EXERCISE REQUIREMENTS ▸
If an entry below contains an image, drop the image and retype the rest exactly.

DATA FOR ANALYSIS ▸
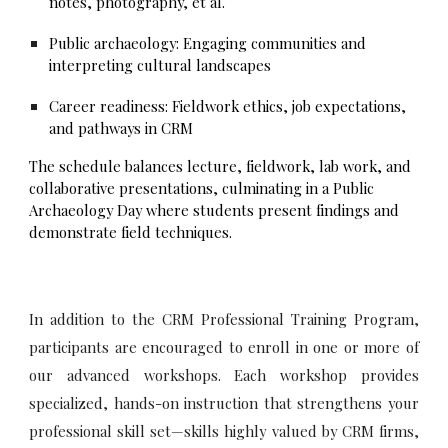
notes, photography, et al.
Public archaeology: Engaging communities and
interpreting cultural landscapes
Career readiness: Fieldwork ethics, job expectations,
and pathways in CRM
The schedule balances lecture, fieldwork, lab work, and
collaborative presentations, culminating in a Public
Archaeology Day where students present findings and
demonstrate field techniques.
In addition to the CRM Professional Training Program,
participants are encouraged to enroll in one or more of
our advanced workshops. Each workshop provides
specialized, hands-on instruction that strengthens your
professional skill set—skills highly valued by CRM firms,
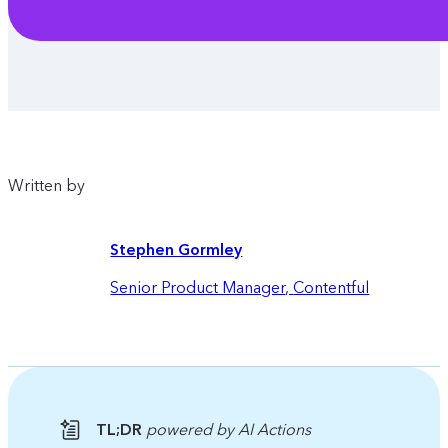
Written by
Stephen Gormley
Senior Product Manager
,
Contentful
TL;DR
powered by AI Actions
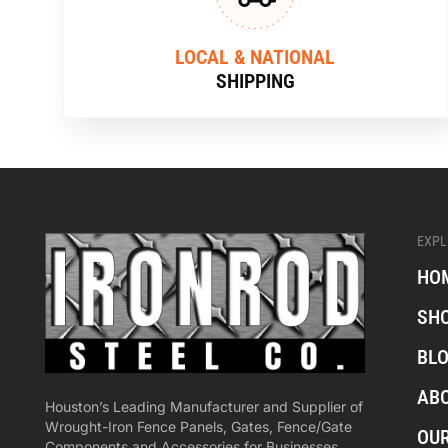
LOCAL & NATIONAL
SHIPPING
EXPL
HO
SH
BL
AB
Houston’s Leading Manufacturer and Supplier of
Wrought-Iron Fence Panels, Gates, Fence/Gate
OU
Components and Accessories for Businesses,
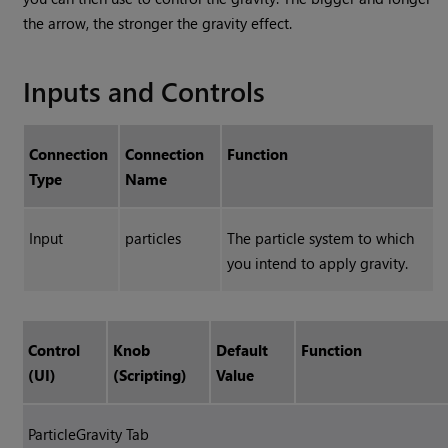
the arrow, the stronger the gravity effect.
Inputs and Controls
Connection
Connection
Function
Type
Name
Input
particles
The particle system to which
you intend to apply gravity.
Control
Knob
Default
Function
(UI)
(Scripting)
Value
ParticleGravity Tab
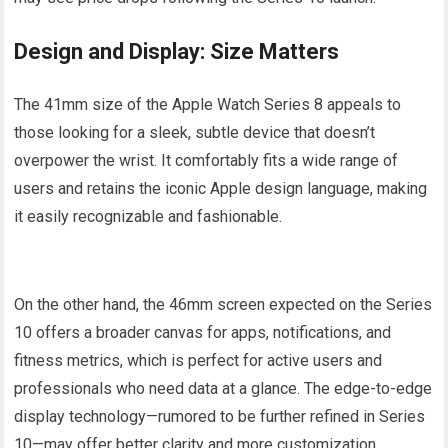
Design and Display: Size Matters
The 41mm size of the Apple Watch Series 8 appeals to
those looking for a sleek, subtle device that doesn’t
overpower the wrist. It comfortably fits a wide range of
users and retains the iconic Apple design language, making
it easily recognizable and fashionable.
On the other hand, the 46mm screen expected on the Series
10 offers a broader canvas for apps, notifications, and
fitness metrics, which is perfect for active users and
professionals who need data at a glance. The edge-to-edge
display technology—rumored to be further refined in Series
10—may offer better clarity and more customization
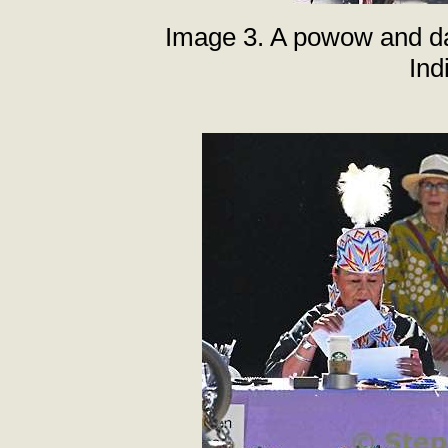
Image 3. A powow and da
Ind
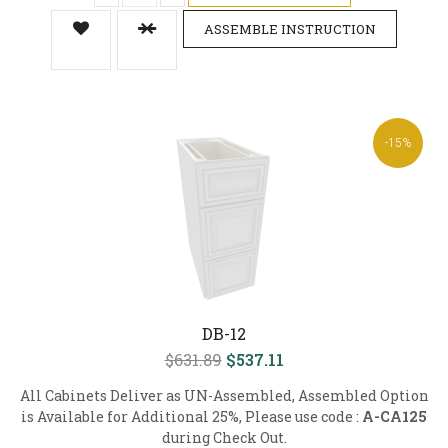
ASSEMBLE INSTRUCTION
-15%
DB-12
$631.89
$537.11
All Cabinets Deliver as UN-Assembled, Assembled Option
is Available for Additional 25%, Please use code :
A-CA125
during Check Out.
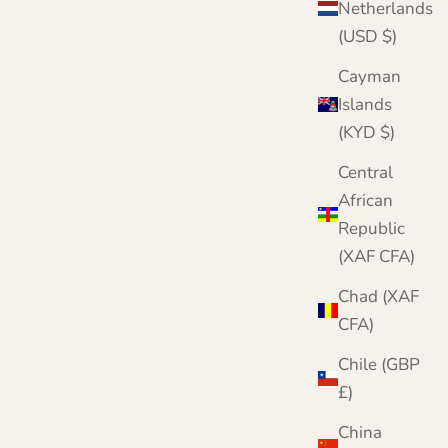
Netherlands
(USD $)
Cayman
Islands
(KYD $)
Central
African
Republic
(XAF CFA)
Chad (XAF
CFA)
Chile (GBP
£)
China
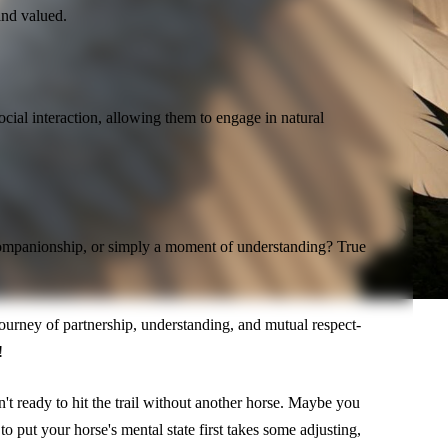
and valued.
ocial interaction, allowing them to engage in natural
 companionship, or simply a moment of understanding? True
.
 a journey of partnership, understanding, and mutual respect-
!
t ready to hit the trail without another horse. Maybe you
 put your horse's mental state first takes some adjusting,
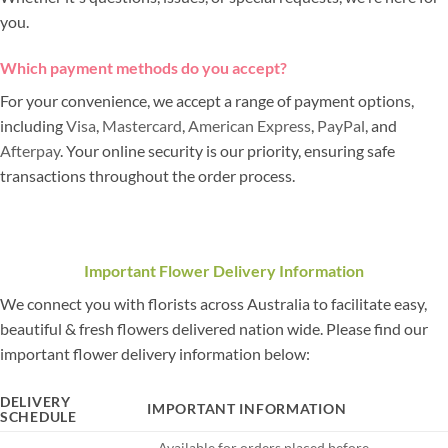
you.
Which payment methods do you accept?
For your convenience, we accept a range of payment options,
including
Visa
,
Mastercard
,
American Express
,
PayPal
, and
Afterpay
. Your online security is our priority, ensuring safe
transactions throughout the order process.
Important Flower Delivery Information
We connect you with florists across Australia to facilitate easy,
beautiful & fresh flowers delivered nation wide. Please find our
important flower delivery information below:
DELIVERY
IMPORTANT INFORMATION
SCHEDULE
– Available for orders placed before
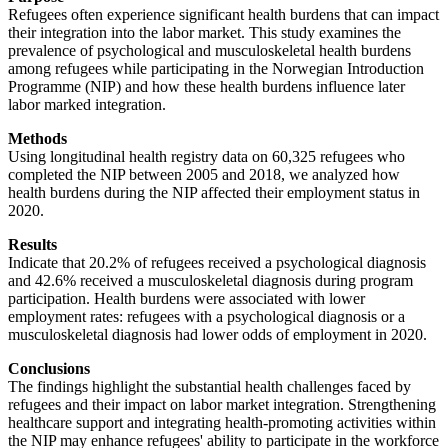
Refugees often experience significant health burdens that can impact
their integration into the labor market. This study examines the
prevalence of psychological and musculoskeletal health burdens
among refugees while participating in the Norwegian Introduction
Programme (NIP) and how these health burdens influence later
labor marked integration.
Methods
Using longitudinal health registry data on 60,325 refugees who
completed the NIP between 2005 and 2018, we analyzed how
health burdens during the NIP affected their employment status in
2020.
Results
Indicate that 20.2% of refugees received a psychological diagnosis
and 42.6% received a musculoskeletal diagnosis during program
participation. Health burdens were associated with lower
employment rates: refugees with a psychological diagnosis or a
musculoskeletal diagnosis had lower odds of employment in 2020.
Conclusions
The findings highlight the substantial health challenges faced by
refugees and their impact on labor market integration. Strengthening
healthcare support and integrating health-promoting activities within
the NIP may enhance refugees' ability to participate in the workforce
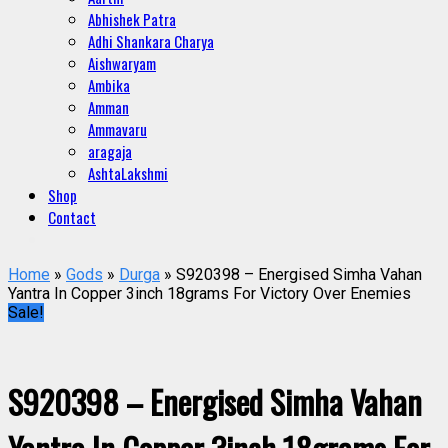
Abhishek Patra
Adhi Shankara Charya
Aishwaryam
Ambika
Amman
Ammavaru
aragaja
AshtaLakshmi
Shop
Contact
Home
»
Gods
»
Durga
» S920398 – Energised Simha Vahan
Yantra In Copper 3inch 18grams For Victory Over Enemies
Sale!
S920398 – Energised Simha Vahan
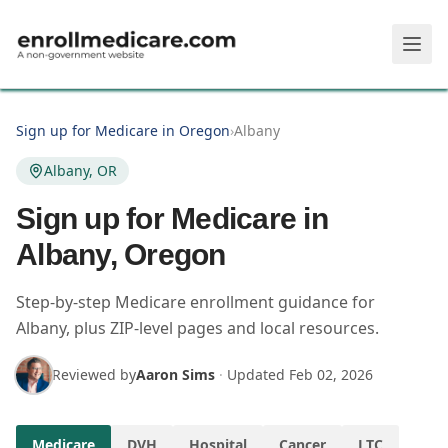
Skip to main content
Sign up for Medicare in Oregon
›
Albany
Albany, OR
Sign up for Medicare in
Albany, Oregon
Step-by-step Medicare enrollment guidance for
Albany, plus ZIP-level pages and local resources.
Reviewed by
Aaron Sims
·
Updated
Feb 02, 2026
Medicare
DVH
Hospital
Cancer
LTC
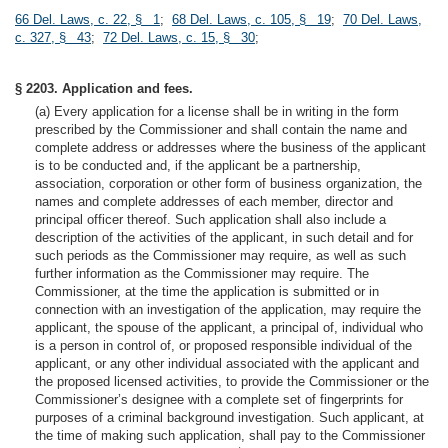
66 Del. Laws, c. 22, § 1
;
68 Del. Laws, c. 105, § 19
;
70 Del. Laws,
c. 327, § 43
;
72 Del. Laws, c. 15, § 30
;
§ 2203. Application and fees.
(a) Every application for a license shall be in writing in the form
prescribed by the Commissioner and shall contain the name and
complete address or addresses where the business of the applicant
is to be conducted and, if the applicant be a partnership,
association, corporation or other form of business organization, the
names and complete addresses of each member, director and
principal officer thereof. Such application shall also include a
description of the activities of the applicant, in such detail and for
such periods as the Commissioner may require, as well as such
further information as the Commissioner may require. The
Commissioner, at the time the application is submitted or in
connection with an investigation of the application, may require the
applicant, the spouse of the applicant, a principal of, individual who
is a person in control of, or proposed responsible individual of the
applicant, or any other individual associated with the applicant and
the proposed licensed activities, to provide the Commissioner or the
Commissioner’s designee with a complete set of fingerprints for
purposes of a criminal background investigation. Such applicant, at
the time of making such application, shall pay to the Commissioner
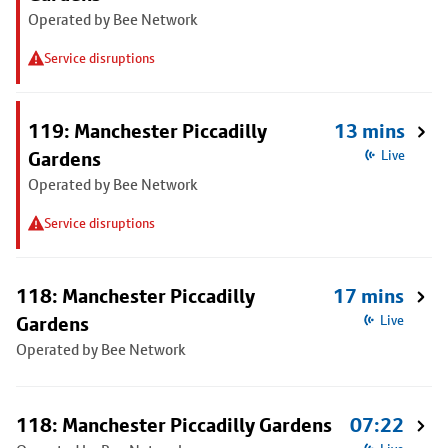
Operated by Bee Network
Service disruptions
119: Manchester Piccadilly
13 mins
Gardens
Live
Operated by Bee Network
Service disruptions
118: Manchester Piccadilly
17 mins
Gardens
Live
Operated by Bee Network
118: Manchester Piccadilly Gardens
07:22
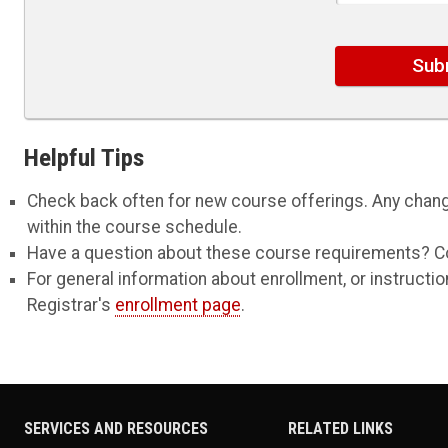
Helpful Tips
Check back often for new course offerings. Any change
within the course schedule.
Have a question about these course requirements? C
For general information about enrollment, or instruct
Registrar's
enrollment page
.
SERVICES AND RESOURCES
RELATED LINKS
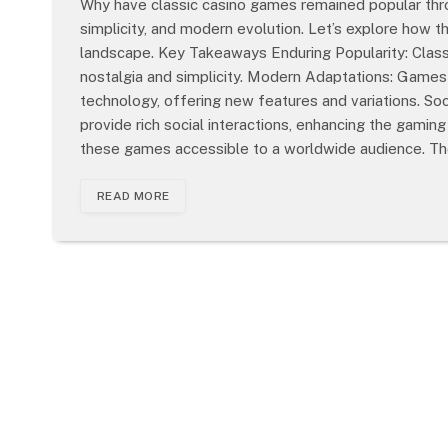
Why have classic casino games remained popular throu
simplicity, and modern evolution. Let’s explore how 
landscape. Key Takeaways Enduring Popularity: Class
nostalgia and simplicity. Modern Adaptations: Games 
technology, offering new features and variations. Soc
provide rich social interactions, enhancing the gami
these games accessible to a worldwide audience. T
READ MORE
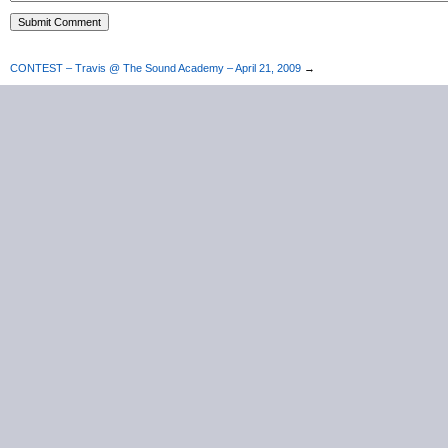
CONTEST – Travis @ The Sound Academy – April 21, 2009
→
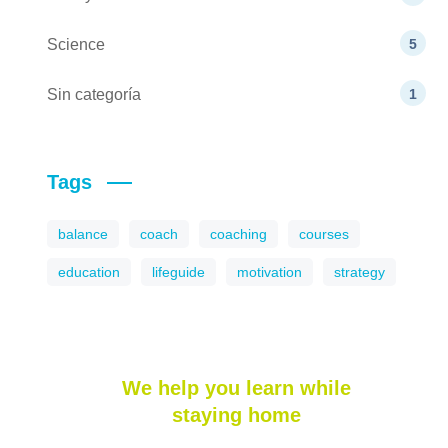
Science
5
Sin categoría
1
Tags
balance
coach
coaching
courses
education
lifeguide
motivation
strategy
We help you learn while
staying home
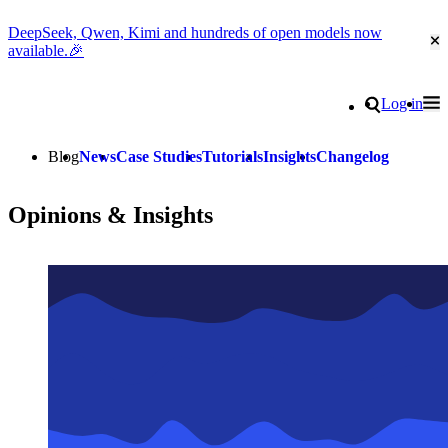
DeepSeek, Qwen, Kimi and hundreds of open models now
Cl
available.🎉
Go to homepage
Search
Log in
Tog
Site navigation
Blog
News
Case Studies
Tutorials
Insights
Changelog
Opinions & Insights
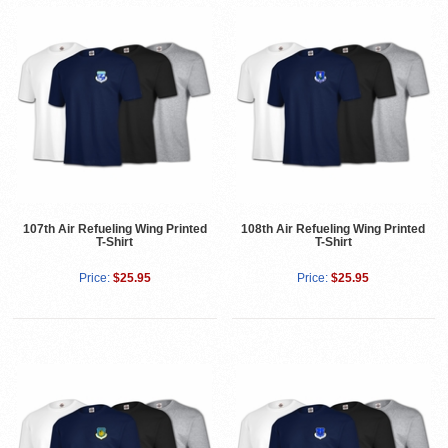
107th Air Refueling Wing Printed
108th Air Refueling Wing Printed
T-Shirt
T-Shirt
Price:
$25.95
Price:
$25.95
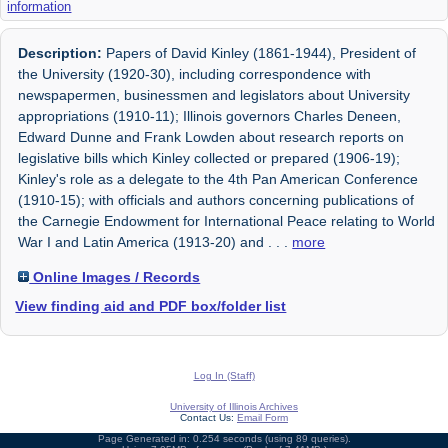
information
Description:
Papers of David Kinley (1861-1944), President of
the University (1920-30), including correspondence with
newspapermen, businessmen and legislators about University
appropriations (1910-11); Illinois governors Charles Deneen,
Edward Dunne and Frank Lowden about research reports on
legislative bills which Kinley collected or prepared (1906-19);
Kinley's role as a delegate to the 4th Pan American Conference
(1910-15); with officials and authors concerning publications of
the Carnegie Endowment for International Peace relating to World
War I and Latin America (1913-20) and
. . .
more
Online Images / Records
View finding aid and PDF box/folder list
Log In (Staff)
University of Illinois Archives
Contact Us:
Email Form
Page Generated in: 0.254 seconds (using 89 queries).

RESULT BELOW ▸
notes, photography, et al.
Public archaeology: Engaging communities and
interpreting cultural landscapes
Career readiness: Fieldwork ethics, job expectations,
and pathways in CRM
The schedule balances lecture, fieldwork, lab work, and
collaborative presentations, culminating in a Public
Archaeology Day where students present findings and
demonstrate field techniques.
In addition to the CRM Professional Training Program,
participants are encouraged to enroll in one or more of
our advanced workshops. Each workshop provides
specialized, hands-on instruction that strengthens your
professional skill set—skills highly valued by CRM firms,
Written by
Stephen Gormley
Senior Product Manager
,
Contentful
TL;DR
powered by AI Actions
LOCAL & NATIONAL
SHIPPING
EXPL
HO
SH
BL
AB
Houston’s Leading Manufacturer and Supplier of
Wrought-Iron Fence Panels, Gates, Fence/Gate
OU
Components and Accessories for Businesses,
the arrow, the stronger the gravity effect.
Inputs and Controls
Connection
Connection
Function
Type
Name
Input
particles
The particle system to which
you intend to apply gravity.
Control
Knob
Default
Function
(UI)
(Scripting)
Value
ParticleGravity Tab
Design and Display: Size Matters
The 41mm size of the Apple Watch Series 8 appeals to
those looking for a sleek, subtle device that doesn’t
overpower the wrist. It comfortably fits a wide range of
users and retains the iconic Apple design language, making
it easily recognizable and fashionable.
On the other hand, the 46mm screen expected on the Series
10 offers a broader canvas for apps, notifications, and
fitness metrics, which is perfect for active users and
professionals who need data at a glance. The edge-to-edge
display technology—rumored to be further refined in Series
10—may offer better clarity and more customization
Image 3. A powow and da
Ind
ASSEMBLE INSTRUCTION
-15%
DB-12
$631.89
$537.11
All Cabinets Deliver as UN-Assembled, Assembled Option
is Available for Additional 25%, Please use code :
A-CA125
during Check Out.
Netherlands
(USD $)
Cayman
Islands
(KYD $)
Central
African
Republic
(XAF CFA)
Chad (XAF
CFA)
Chile (GBP
£)
China
and valued.
ocial interaction, allowing them to engage in natural
 companionship, or simply a moment of understanding? True
.
 a journey of partnership, understanding, and mutual respect-
!
t ready to hit the trail without another horse. Maybe you
 put your horse's mental state first takes some adjusting,
you.
Which payment methods do you accept?
For your convenience, we accept a range of payment options,
including
Visa
,
Mastercard
,
American Express
,
PayPal
, and
Afterpay
. Your online security is our priority, ensuring safe
transactions throughout the order process.
Important Flower Delivery Information
We connect you with florists across Australia to facilitate easy,
beautiful & fresh flowers delivered nation wide. Please find our
important flower delivery information below:
DELIVERY
IMPORTANT INFORMATION
SCHEDULE
– Available for orders placed before
Refugees often experience significant health burdens that can impact
their integration into the labor market. This study examines the
prevalence of psychological and musculoskeletal health burdens
among refugees while participating in the Norwegian Introduction
Programme (NIP) and how these health burdens influence later
labor marked integration.
Methods
Using longitudinal health registry data on 60,325 refugees who
completed the NIP between 2005 and 2018, we analyzed how
health burdens during the NIP affected their employment status in
2020.
Results
Indicate that 20.2% of refugees received a psychological diagnosis
and 42.6% received a musculoskeletal diagnosis during program
participation. Health burdens were associated with lower
employment rates: refugees with a psychological diagnosis or a
musculoskeletal diagnosis had lower odds of employment in 2020.
Conclusions
The findings highlight the substantial health challenges faced by
refugees and their impact on labor market integration. Strengthening
healthcare support and integrating health-promoting activities within
the NIP may enhance refugees' ability to participate in the workforce
Abhishek Patra
Adhi Shankara Charya
Aishwaryam
Ambika
Amman
Ammavaru
aragaja
AshtaLakshmi
Shop
Contact
Home
»
Gods
»
Durga
» S920398 – Energised Simha Vahan
Yantra In Copper 3inch 18grams For Victory Over Enemies
Sale!
S920398 – Energised Simha Vahan
Skip to main content
Sign up for Medicare in Oregon
›
Albany
Albany, OR
Sign up for Medicare in
Albany, Oregon
Step-by-step Medicare enrollment guidance for
Albany, plus ZIP-level pages and local resources.
Reviewed by
Aaron Sims
·
Updated
Feb 02, 2026
Medicare
DVH
Hospital
Cancer
LTC
66 Del. Laws, c. 22, § 1
;
68 Del. Laws, c. 105, § 19
;
70 Del. Laws,
c. 327, § 43
;
72 Del. Laws, c. 15, § 30
;
§ 2203. Application and fees.
(a) Every application for a license shall be in writing in the form
prescribed by the Commissioner and shall contain the name and
complete address or addresses where the business of the applicant
is to be conducted and, if the applicant be a partnership,
association, corporation or other form of business organization, the
names and complete addresses of each member, director and
principal officer thereof. Such application shall also include a
description of the activities of the applicant, in such detail and for
such periods as the Commissioner may require, as well as such
further information as the Commissioner may require. The
Commissioner, at the time the application is submitted or in
connection with an investigation of the application, may require the
applicant, the spouse of the applicant, a principal of, individual who
is a person in control of, or proposed responsible individual of the
applicant, or any other individual associated with the applicant and
the proposed licensed activities, to provide the Commissioner or the
Commissioner’s designee with a complete set of fingerprints for
purposes of a criminal background investigation. Such applicant, at
the time of making such application, shall pay to the Commissioner
Operated by Bee Network
Service disruptions
119: Manchester Piccadilly
13 mins
Gardens
Live
Operated by Bee Network
Service disruptions
118: Manchester Piccadilly
17 mins
Gardens
Live
Operated by Bee Network
118: Manchester Piccadilly Gardens
07:22
Helpful Tips
Check back often for new course offerings. Any change
within the course schedule.
Have a question about these course requirements? C
For general information about enrollment, or instruct
Registrar's
enrollment page
.
SERVICES AND RESOURCES
RELATED LINKS
Why have classic casino games remained popular throu
simplicity, and modern evolution. Let’s explore how 
landscape. Key Takeaways Enduring Popularity: Class
nostalgia and simplicity. Modern Adaptations: Games 
technology, offering new features and variations. Soc
provide rich social interactions, enhancing the gami
these games accessible to a worldwide audience. T
READ MORE
CONTEST – Travis @ The Sound Academy – April 21, 2009
→
Science
5
Sin categoría
1
Tags
balance
coach
coaching
courses
education
lifeguide
motivation
strategy
We help you learn while
staying home
DeepSeek, Qwen, Kimi and hundreds of open models now
Cl
available.🎉
Go to homepage
Search
Log in
Tog
Site navigation
Blog
News
Case Studies
Tutorials
Insights
Changelog
Opinions & Insights
107th Air Refueling Wing Printed
108th Air Refueling Wing Printed
T-Shirt
T-Shirt
Price:
$25.95
Price:
$25.95
information
Description:
Papers of David Kinley (1861-1944), President of
the University (1920-30), including correspondence with
newspapermen, businessmen and legislators about University
appropriations (1910-11); Illinois governors Charles Deneen,
Edward Dunne and Frank Lowden about research reports on
legislative bills which Kinley collected or prepared (1906-19);
Kinley's role as a delegate to the 4th Pan American Conference
(1910-15); with officials and authors concerning publications of
the Carnegie Endowment for International Peace relating to World
War I and Latin America (1913-20) and
. . .
more
Online Images / Records
View finding aid and PDF box/folder list
Log In (Staff)
University of Illinois Archives
Contact Us:
Email Form
Page Generated in: 0.254 seconds (using 89 queries).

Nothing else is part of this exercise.